Week 33: Danielle Pieratti

 

Rubric for Burying a Hen


I.

Your instinct for concern
is developing, but backwards.
Either farmwork or parenthood
has diminished your animal empathy,
though some maternal haunting
may nudge your score
into the proficient range.

Noting lethargy, diarrhea, her growing
tolerance for handling, you fail
to act quickly/need improvement.

Later, you try to forget/make
a joke of/ intend to omit how
your daughter may have clocked her
on the head with the roost ramp.


II.

Your disturbance reflex
is proficient.
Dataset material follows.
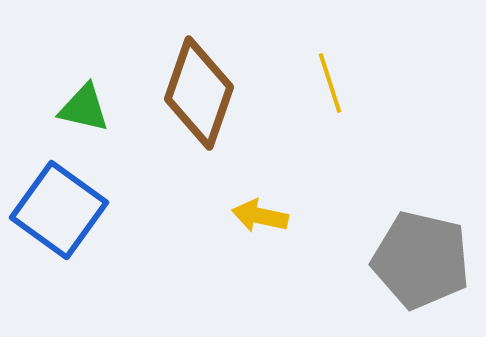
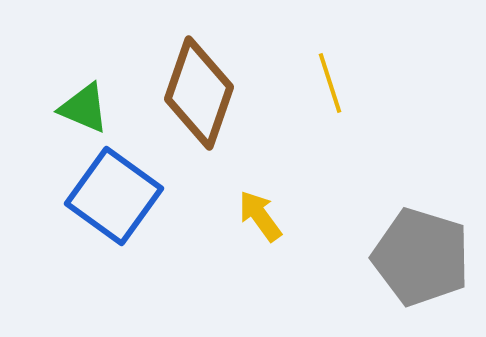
green triangle: rotated 10 degrees clockwise
blue square: moved 55 px right, 14 px up
yellow arrow: rotated 42 degrees clockwise
gray pentagon: moved 3 px up; rotated 4 degrees clockwise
You startle
when only two hens drop
from the hatch by morning.
Then, opening the roost, you note
the head like a carved swan’s, recoil
at the thought of her
choosing this corner to die alone.

Additionally, you may leave
the body undisturbed,
not knowing why you raise
the ramp so the others
won’t discern her.


III.

Your appetite for grief
barely approaches standard.
When little pressed
you offer flatly to the children
that she died.

You may wait until after noon
to retrieve the body, noting tenderly
the still-supple neck (not bearing
to touch the belly
with its toxic egg) then bag
and hang it from a nail in the garage.


IV.

Your observance of ritual
earns three half-stars.
To yourself and the fox
you deny the grace of offering.

Though predictably,
your aesthetic demonstrates
an expert’s preference for rehearsed
distraction. You may first
walk gingerly to the creek,
leaning on your shovel, looking
half-heartedly for the tree
carved this year with the names
of your two cats.

After the funeral, perhaps you sit
for minutes on a bench you made
by hand, so convinced are you
of your belonging.

 
 

Danielle Pieratti’s first book, Fugitives (2016, Lost Horse Press), was selected by Kim Addonizio for the 2016 Idaho Prize and won the 2017 Connecticut Book Award for poetry. She is the author of two chapbooks: “By the Dog Star,” 2005 winner of the Edda Chapbook Competition for Women (Sarasota Poetry Theatre Press), and “The Post, the Cage, the Palisade,” published by Dancing Girl Press in 2015. Danielle holds an MFA from Columbia University and is working towards her PhD in English at the University of Connecticut. She has taught secondary English since 2012 and currently serves as writing programs leader for the Connecticut Writing Project-Storrs and as an assistant editor at World Poetry Books. She lives in Connecticut with her husband and two young children.